Faire de la recherche en pleine apocalypse (2/2)
Le rapport de détestation que plusieurs figures de l’entrepreneuriat, de la finance et de la politique entretiennent à l’égard du personnel académique peut se comprendre à partir d’un texte originellement publié en 1967 par Howard Becker.

Dans « De quel côté sommes-nous ? », le sociologue s’intéressait aux soupçons de partialité que les élites politiques et économiques entretenaient à l’égard des chercheurs, Becker parlant de sa propre expérience de sociologue de la déviance. Il les expliquait par deux facteurs : l’empathie développée par les chercheurs pour leur objet et le fait que les travaux de recherche bousculent la « hiérarchie de crédibilité » précédemment établie.
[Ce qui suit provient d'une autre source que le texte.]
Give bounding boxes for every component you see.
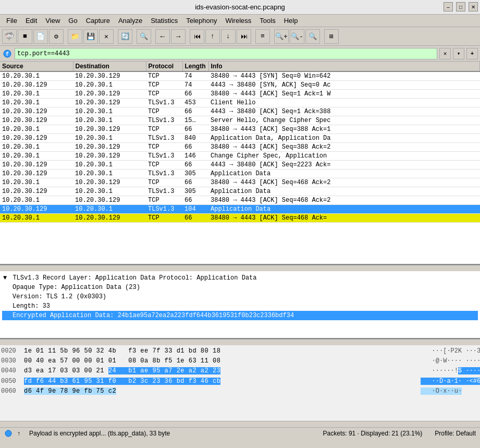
column-info[interactable]: Info bbox=[208, 62, 480, 71]
restart-capture-button[interactable]: 📄 bbox=[33, 29, 48, 44]
menu-telephony[interactable]: Telephony bbox=[182, 16, 221, 26]
cell-info: 38480 → 4443 [SYN] Seq=0 Win=642 bbox=[208, 71, 480, 81]
profile-info: Profile: Default bbox=[435, 430, 476, 437]
hex-offset: 0050 bbox=[1, 377, 24, 386]
zoom-in-button[interactable]: 🔍+ bbox=[274, 29, 289, 44]
menu-edit[interactable]: Edit bbox=[21, 16, 41, 26]
cell-source: 10.20.30.1 bbox=[0, 152, 73, 161]
detail-tls-layer[interactable]: ▼ TLSv1.3 Record Layer: Application Data… bbox=[2, 273, 478, 283]
svg-point-2 bbox=[5, 430, 11, 437]
go-to-last-button[interactable]: ⏭ bbox=[237, 29, 251, 44]
table-row[interactable]: 10.20.30.129 10.20.30.1 TLSv1.3 15… Serv… bbox=[0, 116, 480, 125]
table-row[interactable]: 10.20.30.1 10.20.30.129 TCP 66 38480 → 4… bbox=[0, 90, 480, 99]
go-to-prev-button[interactable]: ↑ bbox=[205, 29, 220, 44]
table-row[interactable]: 10.20.30.129 10.20.30.1 TLSv1.3 305 Appl… bbox=[0, 169, 480, 178]
menu-tools[interactable]: Tools bbox=[255, 16, 279, 26]
go-back-button[interactable]: ← bbox=[155, 29, 170, 44]
resize-columns-button[interactable]: ⊞ bbox=[324, 29, 339, 44]
table-row[interactable]: 10.20.30.129 10.20.30.1 TLSv1.3 104 Appl… bbox=[0, 205, 480, 214]
cell-source: 10.20.30.1 bbox=[0, 214, 73, 223]
menu-go[interactable]: Go bbox=[64, 16, 81, 26]
toolbar: 🦈 ■ 📄 ⚙ 📁 💾 ✕ 🔄 🔍 ← → ⏮ ↑ ↓ ⏭ ≡ 🔍+ 🔍- 🔍 … bbox=[0, 27, 480, 46]
menu-analyze[interactable]: Analyze bbox=[114, 16, 146, 26]
cell-info: Application Data, Application Da bbox=[208, 134, 480, 143]
cell-source: 10.20.30.1 bbox=[0, 90, 73, 99]
column-source[interactable]: Source bbox=[0, 62, 73, 71]
table-row[interactable]: 10.20.30.129 10.20.30.1 TCP 66 4443 → 38… bbox=[0, 107, 480, 116]
cell-info: 38480 → 4443 [ACK] Seq=1 Ack=1 W bbox=[208, 90, 480, 99]
table-row[interactable]: 10.20.30.1 10.20.30.129 TLSv1.3 453 Clie… bbox=[0, 99, 480, 107]
cell-destination: 10.20.30.1 bbox=[73, 107, 146, 116]
filter-add-button[interactable]: + bbox=[466, 48, 478, 59]
menu-view[interactable]: View bbox=[41, 16, 64, 26]
table-row[interactable]: 10.20.30.1 10.20.30.129 TCP 66 38480 → 4… bbox=[0, 214, 480, 223]
detail-tls-label: TLSv1.3 Record Layer: Application Data P… bbox=[9, 273, 256, 283]
hex-pane[interactable]: 0020 1e 01 11 5b 96 50 32 4b f3 ee 7f 33… bbox=[0, 345, 480, 421]
table-row[interactable]: 10.20.30.1 10.20.30.129 TCP 74 38480 → 4… bbox=[0, 71, 480, 81]
hex-pane-hscrollbar[interactable] bbox=[0, 421, 480, 427]
close-button[interactable]: ✕ bbox=[469, 2, 478, 11]
column-length[interactable]: Length bbox=[182, 62, 208, 71]
cell-destination: 10.20.30.129 bbox=[73, 152, 146, 161]
filter-dropdown-button[interactable]: ▾ bbox=[453, 48, 464, 59]
go-to-first-button[interactable]: ⏮ bbox=[190, 29, 204, 44]
cell-info: Application Data bbox=[208, 169, 480, 178]
colorize-button[interactable]: ≡ bbox=[255, 29, 270, 44]
titlebar-controls: – □ ✕ bbox=[444, 2, 478, 11]
status-text: Payload is encrypted appl... (tls.app_da… bbox=[29, 430, 170, 437]
cell-protocol: TLSv1.3 bbox=[146, 116, 182, 125]
column-protocol[interactable]: Protocol bbox=[146, 62, 182, 71]
table-row[interactable]: 10.20.30.1 10.20.30.129 TCP 66 38480 → 4… bbox=[0, 178, 480, 187]
menu-file[interactable]: File bbox=[2, 16, 21, 26]
menu-help[interactable]: Help bbox=[280, 16, 302, 26]
table-row[interactable]: 10.20.30.1 10.20.30.129 TCP 66 38480 → 4… bbox=[0, 125, 480, 134]
menu-wireless[interactable]: Wireless bbox=[221, 16, 255, 26]
table-row[interactable]: 10.20.30.129 10.20.30.1 TLSv1.3 840 Appl… bbox=[0, 134, 480, 143]
zoom-out-button[interactable]: 🔍- bbox=[290, 29, 304, 44]
cell-source: 10.20.30.1 bbox=[0, 99, 73, 107]
table-row[interactable]: 10.20.30.1 10.20.30.129 TLSv1.3 146 Chan… bbox=[0, 152, 480, 161]
cell-source: 10.20.30.129 bbox=[0, 116, 73, 125]
cell-protocol: TLSv1.3 bbox=[146, 99, 182, 107]
detail-arrow[interactable]: ▼ bbox=[3, 273, 7, 283]
find-packet-button[interactable]: 🔍 bbox=[137, 29, 151, 44]
capture-options-button[interactable]: ⚙ bbox=[49, 29, 64, 44]
cell-length: 146 bbox=[182, 152, 208, 161]
open-button[interactable]: 📁 bbox=[68, 29, 82, 44]
detail-pane-hscrollbar[interactable] bbox=[0, 339, 480, 345]
save-button[interactable]: 💾 bbox=[83, 29, 98, 44]
filter-clear-button[interactable]: ✕ bbox=[439, 48, 451, 59]
cell-source: 10.20.30.129 bbox=[0, 81, 73, 90]
table-row[interactable]: 10.20.30.129 10.20.30.1 TLSv1.3 305 Appl… bbox=[0, 187, 480, 196]
cell-destination: 10.20.30.1 bbox=[73, 116, 146, 125]
hex-row-0050: 0050 fd f6 44 b3 61 95 31 f0 b2 3c 23 36… bbox=[1, 377, 479, 386]
stop-capture-button[interactable]: ■ bbox=[18, 29, 32, 44]
filter-icon: f bbox=[2, 49, 13, 59]
packet-list[interactable]: Source Destination Protocol Length Info … bbox=[0, 62, 480, 265]
cell-protocol: TCP bbox=[146, 71, 182, 81]
column-destination[interactable]: Destination bbox=[73, 62, 146, 71]
menu-capture[interactable]: Capture bbox=[82, 16, 114, 26]
table-row[interactable]: 10.20.30.1 10.20.30.129 TCP 66 38480 → 4… bbox=[0, 196, 480, 205]
table-row[interactable]: 10.20.30.1 10.20.30.129 TCP 66 38480 → 4… bbox=[0, 143, 480, 152]
cell-destination: 10.20.30.129 bbox=[73, 178, 146, 187]
menu-statistics[interactable]: Statistics bbox=[146, 16, 182, 26]
zoom-normal-button[interactable]: 🔍 bbox=[305, 29, 320, 44]
detail-pane[interactable]: ▼ TLSv1.3 Record Layer: Application Data… bbox=[0, 271, 480, 339]
close-file-button[interactable]: ✕ bbox=[99, 29, 114, 44]
detail-encrypted-data[interactable]: Encrypted Application Data: 24b1ae95a72e… bbox=[2, 311, 478, 320]
cell-protocol: TCP bbox=[146, 125, 182, 134]
go-to-next-button[interactable]: ↓ bbox=[221, 29, 236, 44]
table-row[interactable]: 10.20.30.129 10.20.30.1 TCP 74 4443 → 38… bbox=[0, 81, 480, 90]
reload-button[interactable]: 🔄 bbox=[118, 29, 132, 44]
go-forward-button[interactable]: → bbox=[171, 29, 186, 44]
packet-list-hscrollbar[interactable] bbox=[0, 265, 480, 271]
start-capture-button[interactable]: 🦈 bbox=[2, 29, 17, 44]
minimize-button[interactable]: – bbox=[444, 2, 453, 11]
cell-destination: 10.20.30.129 bbox=[73, 71, 146, 81]
hex-row-0040: 0040 d3 ea 17 03 03 00 21 24 b1 ae 95 a7… bbox=[1, 366, 479, 376]
table-row[interactable]: 10.20.30.129 10.20.30.1 TCP 66 4443 → 38… bbox=[0, 161, 480, 169]
cell-length: 453 bbox=[182, 99, 208, 107]
maximize-button[interactable]: □ bbox=[456, 2, 465, 11]
filter-input[interactable] bbox=[15, 48, 437, 59]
Concernant le premier point, l’auteur d’Outsiders avançait ainsi qu’en tant que chercheurs nous développons « une sympathie profonde pour les gens que nous étudions. Alors que le reste de la société les voit comme indignes de la considération habituellement accordée à nos concitoyens, nous croyons qu’ils valent autant que tout un chacun, et plutôt que de les voir comme des pécheurs, nous estimons qu’à l’inverse on pèche contre eux. » Il précisait que cet attachement avait des implications morales et politiques, car en livrant un « portrait » différent de ceux et celles que le reste de la société considèrent comme déviants, nous condamnons implicitement « ces citoyens respectables qui, à nos yeux, ont fait du déviant ce qu’il est. »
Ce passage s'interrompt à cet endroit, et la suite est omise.